This Time is Different: An Observability Perspective on Time Series Foundation Models

Source

Core Claim

Toto argues that observability metrics are a distinct and demanding multivariate time-series forecasting domain, and that a decoder-only foundation model trained on observability, public, and synthetic time series can outperform general-purpose time-series foundation models on both observability and standard forecasting benchmarks.

Key Contributions

  • Introduces Toto, a 151M-parameter open-weights time-series foundation model for zero-shot probabilistic forecasting of observability metrics.
  • Adds architecture choices aimed at high-cardinality, nonstationary multivariate time series: patch-based causal instance normalization, proportional factorized time-variate attention, a Student-T mixture prediction head, and a robust composite training loss.
  • Builds a pretraining mixture of about 2.36T time-series points, including Datadog internal observability metrics, public datasets, and synthetic data.
  • Introduces BOOM, an observability forecasting benchmark with about 350M observations across 2,807 real-world multivariate time series.
  • Reports strong results on BOOM, GIFT-Eval, and LSF, positioning observability data as both a target domain and a stress test for general time-series foundation models.

Benchmarked Model Entry

ModelRole In PaperNotesOfficial Artifact
Toto-Open-Base-1.0Main released and benchmarked Toto checkpoint151M-parameter decoder-only probabilistic forecaster with patch size 64, native context length 4096, proportional factorized attention, and a Student-T mixture output head. The paper evaluates it zero-shot on BOOM, GIFT-Eval, and LSF, with fine-tuning experiments on LSF.Datadog/Toto-Open-Base-1.0

Method Notes

Toto is a passive dynamics model for multivariate time series. It forecasts future observations from historical observations and does not model actions, control inputs, interventions, or counterfactual policy choices as first-class channels in the paper.
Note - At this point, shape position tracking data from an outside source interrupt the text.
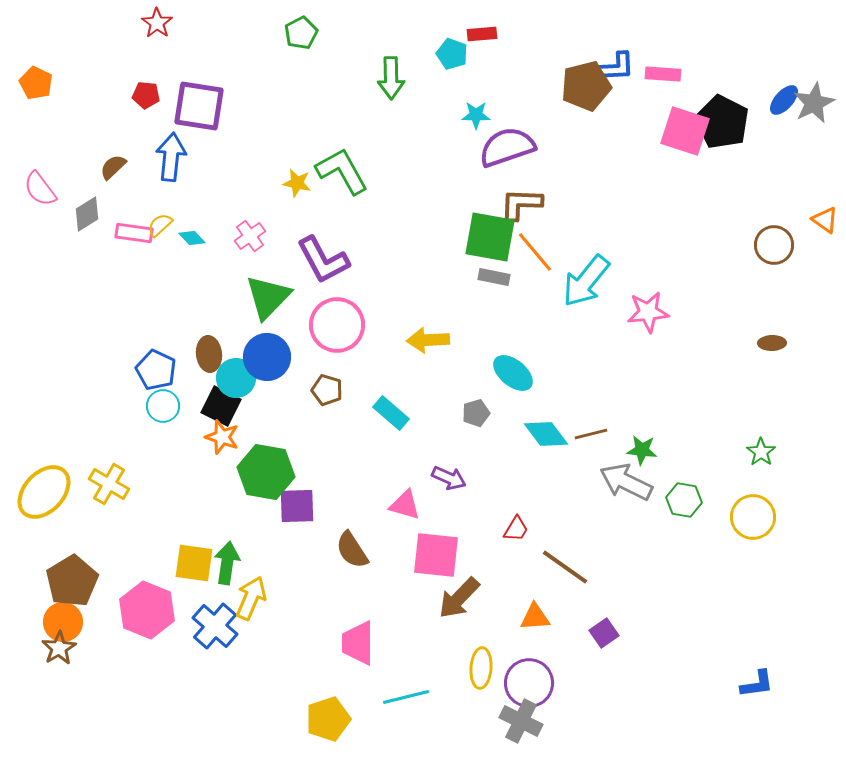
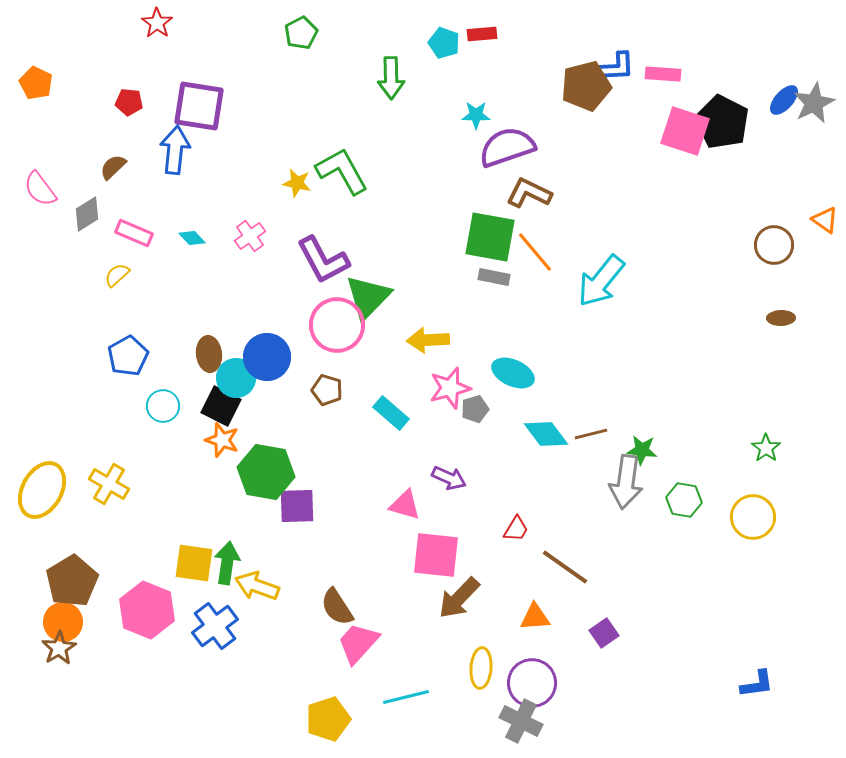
cyan pentagon at (452, 54): moved 8 px left, 11 px up
red pentagon at (146, 95): moved 17 px left, 7 px down
blue arrow at (171, 157): moved 4 px right, 7 px up
brown L-shape at (521, 204): moved 8 px right, 11 px up; rotated 24 degrees clockwise
yellow semicircle at (160, 225): moved 43 px left, 50 px down
pink rectangle at (134, 233): rotated 15 degrees clockwise
cyan arrow at (586, 281): moved 15 px right
green triangle at (268, 297): moved 100 px right
pink star at (648, 312): moved 198 px left, 76 px down; rotated 9 degrees counterclockwise
brown ellipse at (772, 343): moved 9 px right, 25 px up
blue pentagon at (156, 370): moved 28 px left, 14 px up; rotated 18 degrees clockwise
cyan ellipse at (513, 373): rotated 15 degrees counterclockwise
gray pentagon at (476, 413): moved 1 px left, 4 px up
orange star at (222, 437): moved 3 px down
green star at (761, 452): moved 5 px right, 4 px up
gray arrow at (626, 482): rotated 108 degrees counterclockwise
yellow ellipse at (44, 492): moved 2 px left, 2 px up; rotated 14 degrees counterclockwise
brown semicircle at (352, 550): moved 15 px left, 57 px down
yellow arrow at (251, 598): moved 6 px right, 12 px up; rotated 93 degrees counterclockwise
blue cross at (215, 626): rotated 12 degrees clockwise
pink trapezoid at (358, 643): rotated 42 degrees clockwise
purple circle at (529, 683): moved 3 px right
Datadog later extends this line with Toto 2.0, which keeps the observability forecasting framing while turning the release into a scaled model family with contiguous patch masking and broader BOOM, GIFT-Eval, and TIME claims.

The model uses non-overlapping patches over time, maps each variate into a decoder-only Transformer stack, and alternates mostly time-wise attention with a smaller amount of variate-wise attention. The paper frames this proportional factorized attention as a way to preserve cross-variate structure while keeping inference practical for high-cardinality observability metrics.

The Student-T mixture output head makes Toto a probabilistic forecaster rather than only a point forecaster. The composite robust loss combines negative log likelihood with a robust point-prediction term to stabilize training on sparse, bursty, heavy-tailed observability data.

Evidence And Results

  • BOOM: the paper reports Toto ahead of Moirai, TimesFM, Chronos-Bolt, Timer, Time-MoE, VisionTS, and naive baselines by normalized MASE, normalized CRPS, and average rank.
  • GIFT-Eval: Toto is evaluated with the same inference settings as BOOM, using its native 4096-point context length.
  • LSF: the paper reports both zero-shot and fine-tuned Toto results on ETTh1, ETTh2, ETTm1, ETTm2, Electricity, and Weather.
  • Ablations identify causal scaling and the Student-T mixture head as especially important, with large NLL degradation when either is removed.

Limitations

  • The paper is forecasting-centered; Toto is not presented as an action-conditioned world model for intervention or control reasoning.
  • Observability training and benchmark data come from Datadog internal systems, so the paper provides scale and operational realism but only partial external visibility into the private corpus construction.
  • BOOM uses Datadog observability metrics and preprocessing choices, so transfer to other monitoring stacks should be checked empirically.
  • The benchmark claims depend on the chosen probabilistic metrics, context lengths, and official inference procedures for comparison models.

Open Questions

  • How much of Toto’s advantage comes from observability-specific data scale versus the architecture changes?
  • Can proportional factorized attention transfer cleanly to other high-cardinality multivariate time-series domains such as finance, telemetry, or physiology?
  • What benchmark would test observability forecasting under operator actions, deployments, rollbacks, or autoscaling control inputs rather than passive metric prediction?